*Work to be completed*
Exact copy, pictures excluded: reproduce every record below.

::: Record excerpts :::

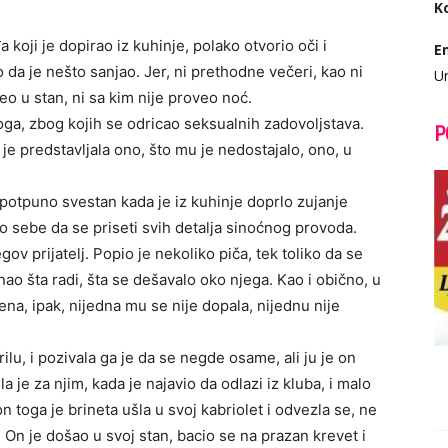
K
oji je dopirao iz kuhinje, polako otvorio oči i
E
da je nešto sanjao. Jer, ni prethodne večeri, kao ni
Ur
o u stan, ni sa kim nije proveo noć.
loga, zbog kojih se odricao seksualnih zadovoljstava.
P
a je predstavljala ono, što mu je nedostajalo, ono, u
 potpuno svestan kada je iz kuhinje doprlo zujanje
o sebe da se priseti svih detalja sinoćnog provoda.
egov prijatelj. Popio je nekoliko piča, tek toliko da se
 znao šta radi, šta se dešavalo oko njega. Kao i obično, u
ena, ipak, nijedna mu se nije dopala, nijednu nije
ilu, i pozivala ga je da se negde osame, ali ju je on
je za njim, kada je najavio da odlazi iz kluba, i malo
on toga je brineta ušla u svoj kabriolet i odvezla se, ne
. On je došao u svoj stan, bacio se na prazan krevet i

:::

*Solution below*
K
oji je dopirao iz kuhinje, polako otvorio oči i
E
da je nešto sanjao. Jer, ni prethodne večeri, kao ni
Ur
o u stan, ni sa kim nije proveo noć.
loga, zbog kojih se odricao seksualnih zadovoljstava.
P
a je predstavljala ono, što mu je nedostajalo, ono, u
 potpuno svestan kada je iz kuhinje doprlo zujanje
o sebe da se priseti svih detalja sinoćnog provoda.
egov prijatelj. Popio je nekoliko piča, tek toliko da se
 znao šta radi, šta se dešavalo oko njega. Kao i obično, u
ena, ipak, nijedna mu se nije dopala, nijednu nije
ilu, i pozivala ga je da se negde osame, ali ju je on
je za njim, kada je najavio da odlazi iz kluba, i malo
on toga je brineta ušla u svoj kabriolet i odvezla se, ne
. On je došao u svoj stan, bacio se na prazan krevet i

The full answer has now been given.